In conclusion, Analyst Group sees the Unit Rights Issue as an initiative to accelerate commercial activities, hence scale up sales, as well as securing the supply chain, through getting more products approved and finalize the Company’s own cultivation facility. These are activities we expected to be finalized without further capital injections, however, the improved financial position, with the repayment of the short-term debt, puts STENOCARE in a position where the company can invest organic positive cash flow, expected from Q1-24, for further commercial activities rather than repaying debt. Hence, Analyst Group believes that STENOCARE is in a great position to keep capitalizing on a market with strong expected growth and deliver exponential revenue growth going forward”, says the analyst at Analyst Group covering STENOCARE.
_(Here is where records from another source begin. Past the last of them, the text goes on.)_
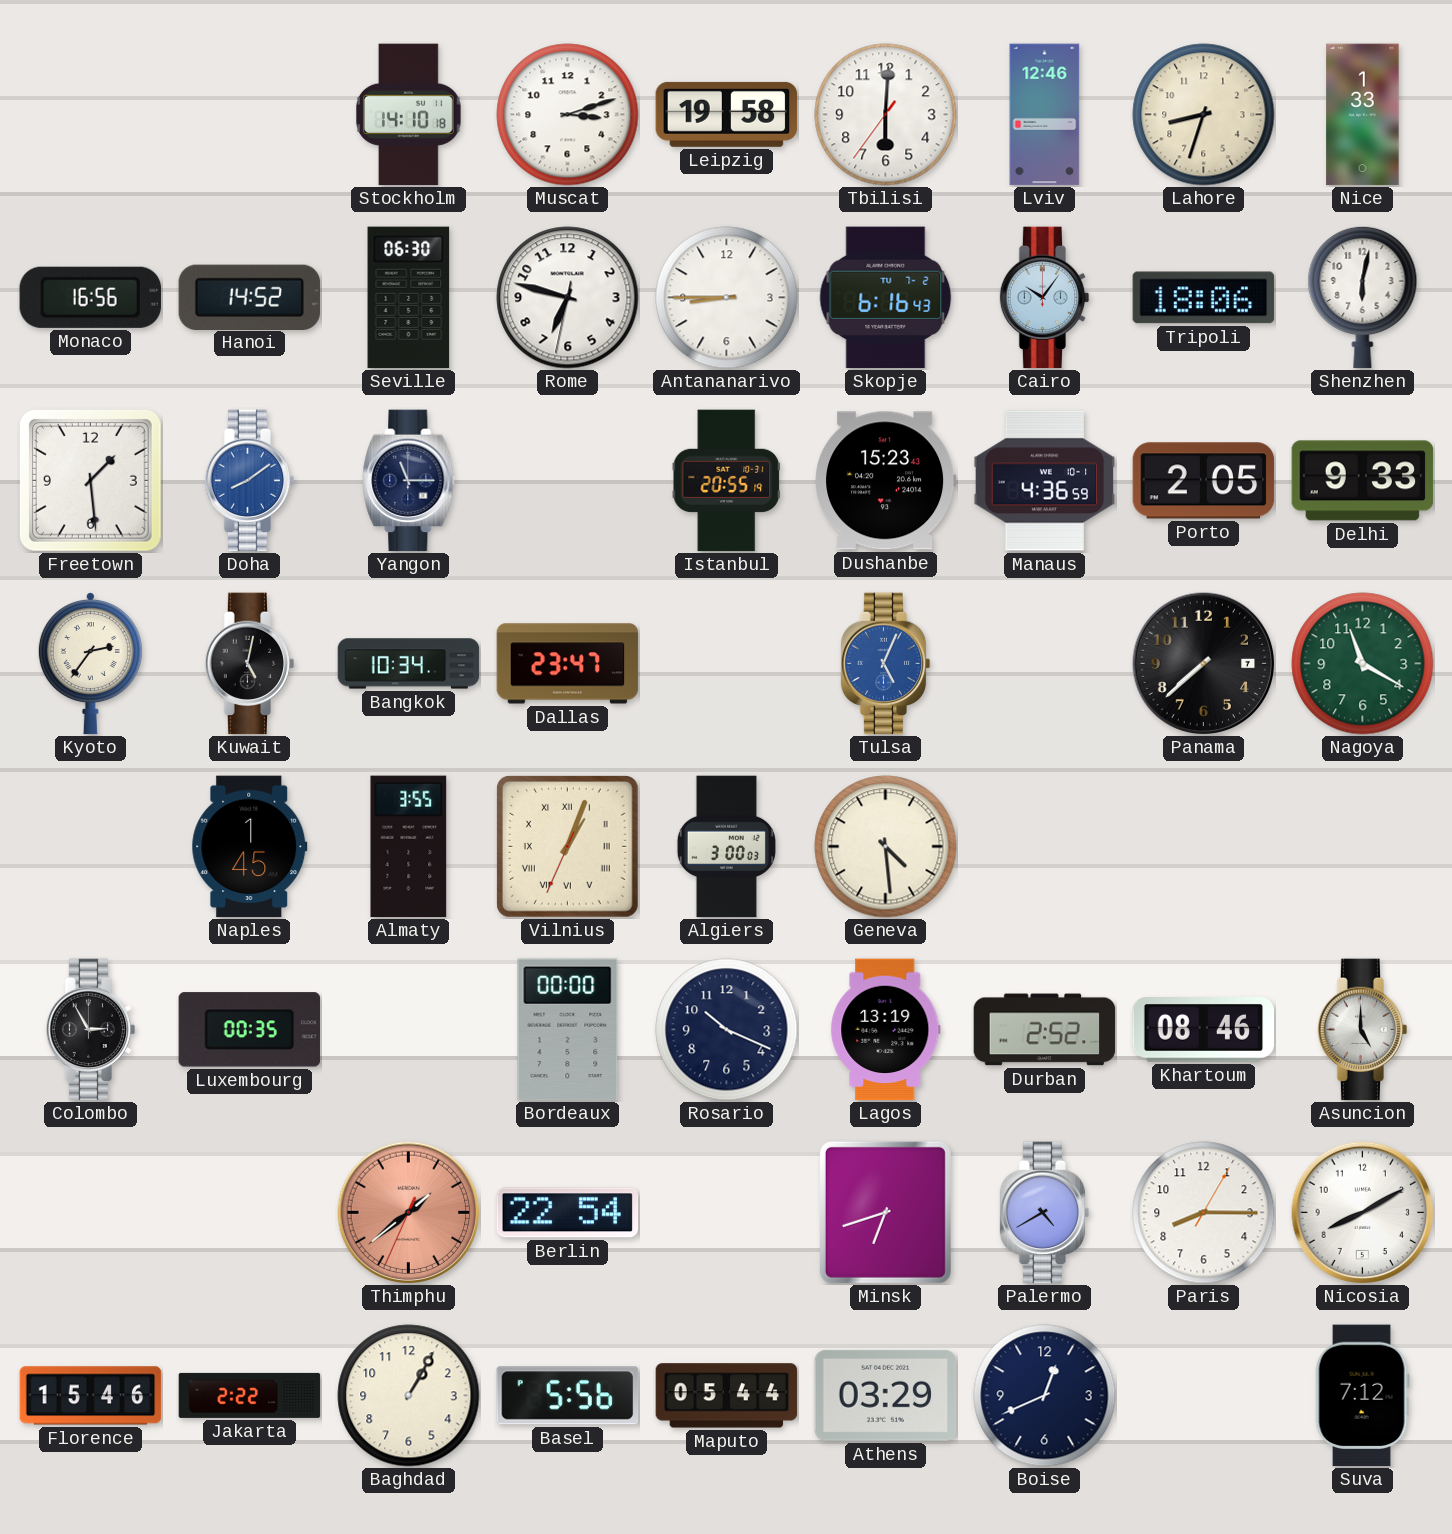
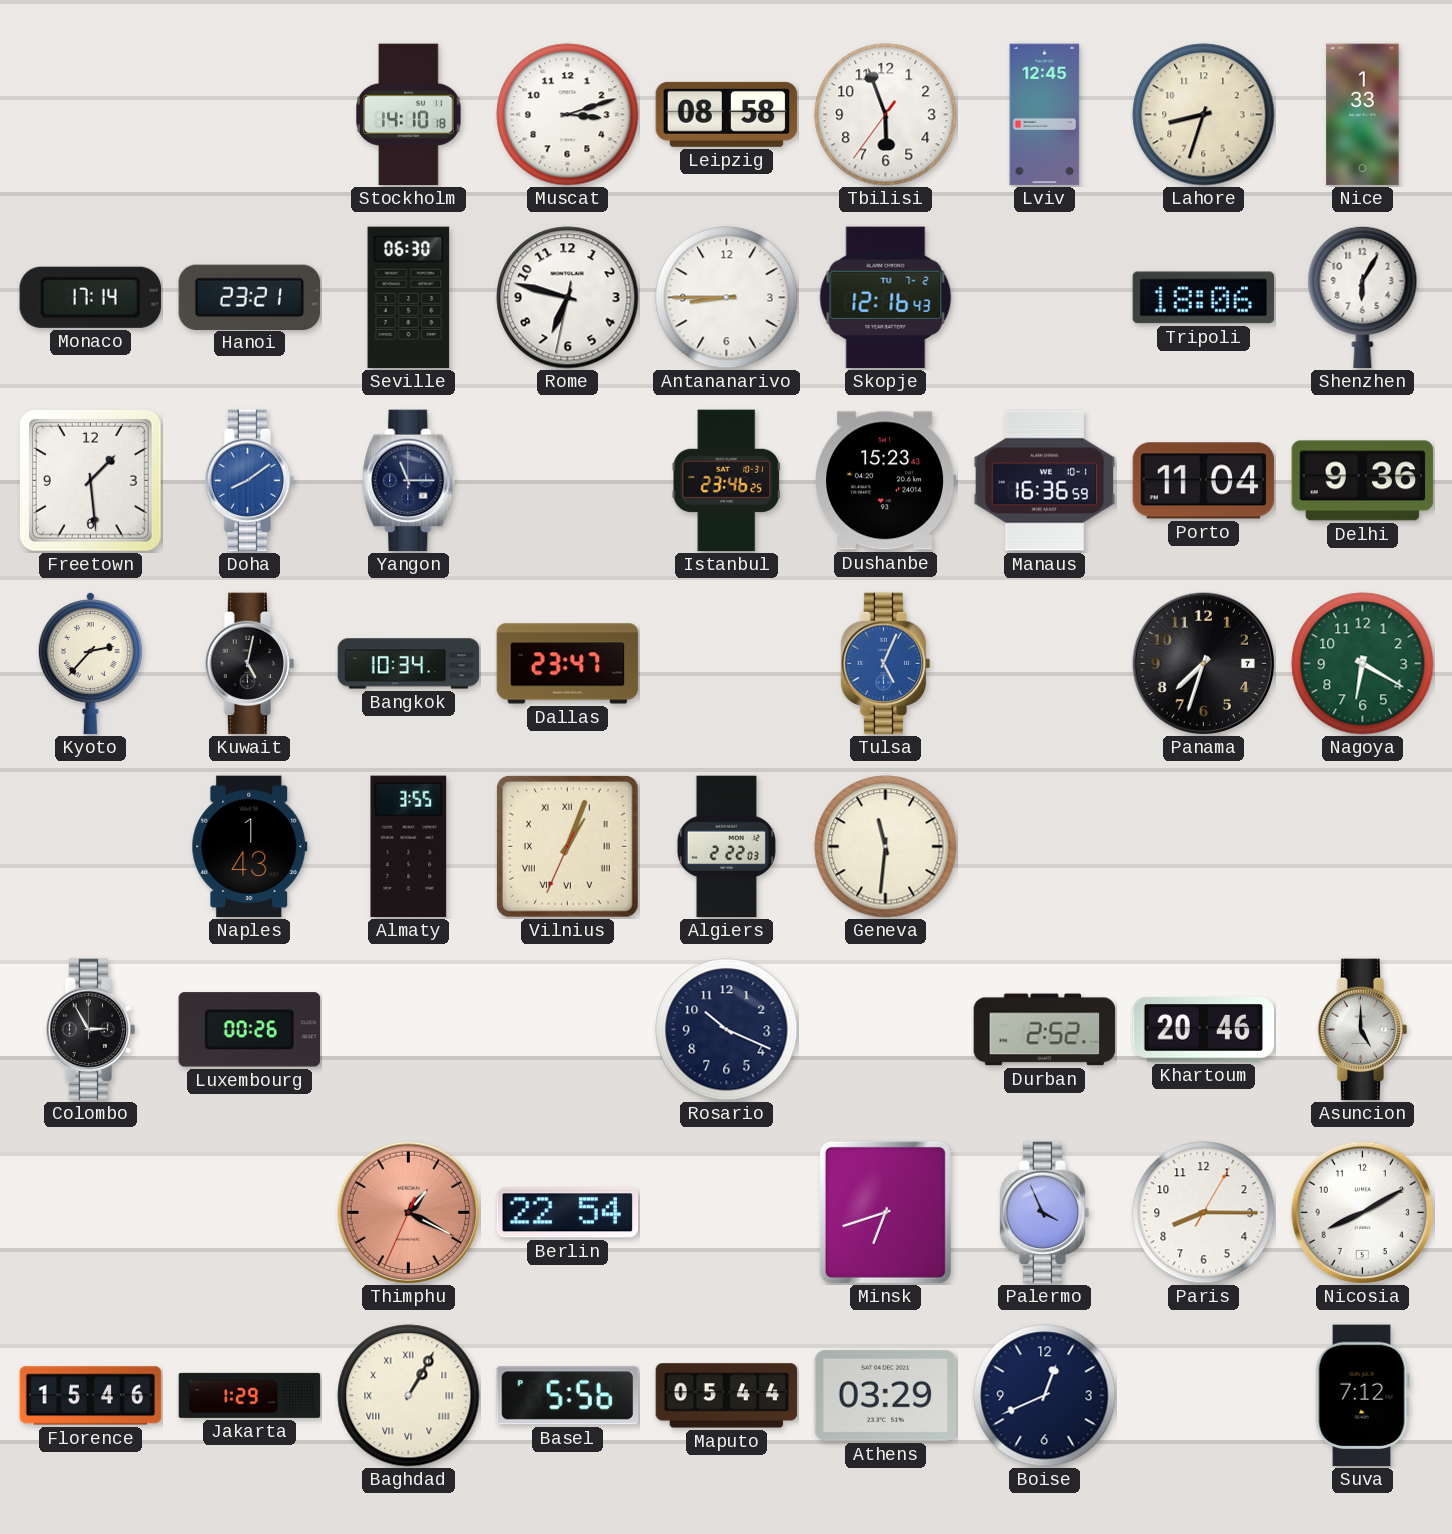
Leipzig: 19:58 -> 08:58
Tbilisi: 6:00 -> 5:56
Lviv: 12:46 -> 12:45
Monaco: 16:56 -> 17:14
Hanoi: 14:52 -> 23:21
Skopje: 6:16 -> 12:16
Cairo: 10:06 -> none
Shenzhen: 6:02 -> 6:05
Istanbul: 20:55 -> 23:46
Manaus: 4:36 -> 16:36
Porto: 2:05 -> 11:04
Delhi: 9:33 -> 9:36
Kyoto: 2:36 -> 2:37
Panama: 7:38 -> 7:33
Nagoya: 11:20 -> 6:20
Naples: 1:45 -> 1:43
Algiers: 3:00 -> 2:22
Geneva: 4:29 -> 11:31
Luxembourg: 00:35 -> 00:26
Bordeaux: 00:00 -> none
Lagos: 13:19 -> none
Khartoum: 08:46 -> 20:46
Thimphu: 1:38 -> 1:19
Palermo: 4:40 -> 3:56
Jakarta: 2:22 -> 1:29
Baghdad numerals: Arabic -> Roman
About Warrants of Series TO 1

1 (one) Warrant of series TO1 gives the right to subscribe for 1 (one) new share in the Company during the exercise period from 1 December to 14 December 2023. The exercise price of Warrants of series TO 1 will be determined using the 10 day-VWAP prior to the first day of the exercise period, less 30%, with a minimum price of DKK 3.21 per share and a maximum price of DKK 6.70 per share.

About Warrants of Series TO 2

1 (one) Warrant of series TO 2 gives the right to subscribe for 1 (one) new share in the Company during the exercise period that is from 10 June to 21 June 2024. The exercise price of Warrant of series TO 2 will be determined using the 10 day-VWAP prior to the first day of the exercise period, less 30%, with a minimum price of DKK 3.21 per share and a maximum price of DKK 9.62.